According to Ayanda Lepheana, this approach helps people to realize that their drinking water is not just coming from the tap but also from rivers, and therefore pollution needs to be prevented. Moreover, it encourages local residents to actively participate by collecting and analyzing data, and to promptly inform the authorities in case of water contamination.
According to Janet Simpkins, the topic of clean water is currently one of the most pressing issues, not only in KwaZulu-Natal but also throughout the country. Her non-profit organization, Adopt a River, frequently gathers its members to clear the banks of the Umgeni River that flows into the Indian Ocean in Durban. During these cleaning sessions, the members collect various objects and clothing, polystyrene blocks, and even medical waste.
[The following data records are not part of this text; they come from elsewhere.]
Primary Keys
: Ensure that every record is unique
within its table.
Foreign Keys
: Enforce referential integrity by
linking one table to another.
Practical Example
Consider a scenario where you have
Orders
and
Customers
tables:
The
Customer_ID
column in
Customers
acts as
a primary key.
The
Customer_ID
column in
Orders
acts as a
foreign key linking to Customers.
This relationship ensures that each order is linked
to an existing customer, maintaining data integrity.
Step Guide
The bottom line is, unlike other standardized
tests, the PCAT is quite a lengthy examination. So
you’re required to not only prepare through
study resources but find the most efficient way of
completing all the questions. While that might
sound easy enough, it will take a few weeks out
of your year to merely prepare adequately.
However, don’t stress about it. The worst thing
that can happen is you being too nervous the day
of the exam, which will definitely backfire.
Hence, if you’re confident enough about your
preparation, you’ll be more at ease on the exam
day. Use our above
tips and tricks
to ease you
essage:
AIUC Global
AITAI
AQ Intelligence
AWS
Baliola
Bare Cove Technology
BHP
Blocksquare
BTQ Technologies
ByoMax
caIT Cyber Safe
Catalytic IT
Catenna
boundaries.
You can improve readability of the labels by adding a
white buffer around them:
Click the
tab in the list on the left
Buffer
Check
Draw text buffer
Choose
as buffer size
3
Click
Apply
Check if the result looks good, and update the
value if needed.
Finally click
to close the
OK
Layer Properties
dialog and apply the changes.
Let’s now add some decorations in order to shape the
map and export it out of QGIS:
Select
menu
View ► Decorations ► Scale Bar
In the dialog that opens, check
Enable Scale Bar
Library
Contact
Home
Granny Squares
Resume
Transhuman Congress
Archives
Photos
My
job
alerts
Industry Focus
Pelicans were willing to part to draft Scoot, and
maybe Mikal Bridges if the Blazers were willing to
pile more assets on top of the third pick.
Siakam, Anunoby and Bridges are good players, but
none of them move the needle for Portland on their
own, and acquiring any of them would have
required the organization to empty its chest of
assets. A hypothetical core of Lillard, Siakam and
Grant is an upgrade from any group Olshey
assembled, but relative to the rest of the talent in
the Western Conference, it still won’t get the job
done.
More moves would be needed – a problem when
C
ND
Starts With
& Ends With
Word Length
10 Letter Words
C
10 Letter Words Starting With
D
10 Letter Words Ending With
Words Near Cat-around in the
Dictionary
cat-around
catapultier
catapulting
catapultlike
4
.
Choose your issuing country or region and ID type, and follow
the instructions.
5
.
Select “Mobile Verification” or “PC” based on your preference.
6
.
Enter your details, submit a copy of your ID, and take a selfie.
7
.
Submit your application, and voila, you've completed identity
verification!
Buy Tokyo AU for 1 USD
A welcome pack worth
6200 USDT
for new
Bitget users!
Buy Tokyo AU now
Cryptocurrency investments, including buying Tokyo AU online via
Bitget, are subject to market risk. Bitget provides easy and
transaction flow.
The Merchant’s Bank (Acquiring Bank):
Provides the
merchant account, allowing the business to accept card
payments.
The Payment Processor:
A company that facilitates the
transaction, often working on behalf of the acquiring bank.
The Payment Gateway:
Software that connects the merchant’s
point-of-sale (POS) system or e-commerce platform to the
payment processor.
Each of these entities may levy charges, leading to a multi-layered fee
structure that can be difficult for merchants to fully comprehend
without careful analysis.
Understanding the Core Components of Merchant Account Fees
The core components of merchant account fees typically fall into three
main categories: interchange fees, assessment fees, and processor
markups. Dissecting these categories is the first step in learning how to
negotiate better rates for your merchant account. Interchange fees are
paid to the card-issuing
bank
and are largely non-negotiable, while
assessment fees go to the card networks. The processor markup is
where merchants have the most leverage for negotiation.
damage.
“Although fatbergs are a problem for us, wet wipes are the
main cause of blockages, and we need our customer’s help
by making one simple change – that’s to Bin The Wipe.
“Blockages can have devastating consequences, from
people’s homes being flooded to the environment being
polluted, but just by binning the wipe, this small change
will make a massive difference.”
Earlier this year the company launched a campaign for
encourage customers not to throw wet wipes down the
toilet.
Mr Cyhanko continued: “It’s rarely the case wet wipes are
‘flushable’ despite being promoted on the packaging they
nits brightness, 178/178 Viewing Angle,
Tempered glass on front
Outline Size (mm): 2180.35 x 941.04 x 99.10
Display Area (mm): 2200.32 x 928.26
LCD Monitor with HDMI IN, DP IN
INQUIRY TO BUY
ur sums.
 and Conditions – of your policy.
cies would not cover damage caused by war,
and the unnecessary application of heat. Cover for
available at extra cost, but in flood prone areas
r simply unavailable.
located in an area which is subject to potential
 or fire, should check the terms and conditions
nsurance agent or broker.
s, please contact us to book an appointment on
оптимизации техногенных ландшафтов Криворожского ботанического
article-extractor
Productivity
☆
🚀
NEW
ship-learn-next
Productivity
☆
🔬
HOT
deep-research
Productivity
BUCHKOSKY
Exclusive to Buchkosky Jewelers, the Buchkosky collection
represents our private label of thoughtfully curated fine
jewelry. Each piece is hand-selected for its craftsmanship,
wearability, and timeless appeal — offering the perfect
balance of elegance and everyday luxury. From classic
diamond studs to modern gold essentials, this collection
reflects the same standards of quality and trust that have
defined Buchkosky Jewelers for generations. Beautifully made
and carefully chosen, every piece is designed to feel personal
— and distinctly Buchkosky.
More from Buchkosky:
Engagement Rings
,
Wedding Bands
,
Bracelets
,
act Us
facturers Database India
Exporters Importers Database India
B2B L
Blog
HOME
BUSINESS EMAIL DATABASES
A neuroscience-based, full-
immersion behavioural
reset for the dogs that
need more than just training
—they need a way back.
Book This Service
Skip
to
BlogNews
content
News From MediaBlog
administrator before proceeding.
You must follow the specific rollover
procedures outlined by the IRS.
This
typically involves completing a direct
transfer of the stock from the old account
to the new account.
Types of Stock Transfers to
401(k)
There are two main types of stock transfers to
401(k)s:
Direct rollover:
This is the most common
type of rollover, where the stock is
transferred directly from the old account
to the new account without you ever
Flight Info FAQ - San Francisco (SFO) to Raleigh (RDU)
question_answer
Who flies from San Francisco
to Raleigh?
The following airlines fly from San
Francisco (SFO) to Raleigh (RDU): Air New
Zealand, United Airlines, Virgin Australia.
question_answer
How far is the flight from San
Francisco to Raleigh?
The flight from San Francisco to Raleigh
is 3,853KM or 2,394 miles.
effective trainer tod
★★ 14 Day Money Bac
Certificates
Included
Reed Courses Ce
A few months ago, the city’s beaches, like many water sources, were contaminated with E. coli, which worries Janet Simpkins. This contamination occurred due to heavy flooding that overwhelmed the already fragile and underfunded water and sewer infrastructure. Even today, some beaches still show the presence of E. coli in tests. Janet Simpkins said:
“These facilities are in disrepair. They are unable to treat all of the wastewater, to the point that it is legally permitted to discharge it into the environment, into streams and rivers.”
The issue is illustrated by the Zandspruit pumping station in the greater Johannesburg area. The stench of the waste that has been discharged into the river for years is overwhelming. A recent government report has revealed a serious problem of contamination by fecal matter in many of South Africa’s rivers and reservoirs.
According to Mark Graham, the director of consultancy firm GroundTruth, the neglect of infrastructure in the last two decades has resulted in the current situation. Additionally, the regular power outages, which have been implemented for years due to insufficient power supply, also contribute to the damage of water infrastructure. In early March, the Ministry of Water and Sanitation made promises to take emergency measures to ensure the safety of this valuable resource.
He sought to allay concerns among South Africans by closely monitoring the drop in water levels in one of the reservoirs in the Cape region. The city has narrowly avoided water shortages and, like other areas, has had to implement rationing periods for its residents in the past.
The increasing urbanization, population growth, mining, and agriculture activities, such as sugar cane plantations in the Durban region, are exerting immense pressure on the available water in South Africa. The government is urging the public to reduce water consumption by emphasizing the country’s water scarcity. However, according to consultant Mark Graham, there is enough water available, but the problem lies in the mismanagement of the water resources and the deteriorating system. The use of such cisterns is prevalent, mainly in wealthier neighborhoods.
The Academy of Sciences of South Africa has issued a wake-up call ahead of the United Nations (UN) Water Conference, highlighting that approximately three million people in the country lack access to drinking water and up to 14 million do not have adequate sanitation facilities. The issue of unauthorized settlements (informal settlements) is also a concern, as in Durban where pipes were hijacked by their leaders.
According to the residents, they have installed taps and toilets in the informal settlement at their own expense to cater to the 3,000 families living there. One resident expressed her happiness that a toilet has been installed just opposite her house. She used to avoid going out at night to use the bathroom as it was located far away from her home. These informal settlements are where migrants come and build makeshift huts from scrap materials to find work in the city.
Until the government recognizes the existence of these informal settlements, they are not officially connected to the water or electricity networks. This recognition can take many years, even decades, which leaves the residents frustrated and feeling neglected.
Mlungisi Mokoena, a member of an association fighting for the right to decent housing, explains that settlers no longer trust the authorities because they have resisted eviction and demolition notices. While the settlers acknowledge that they are acting illegally by diverting water, they say they have no choice because, as they believe, water is life.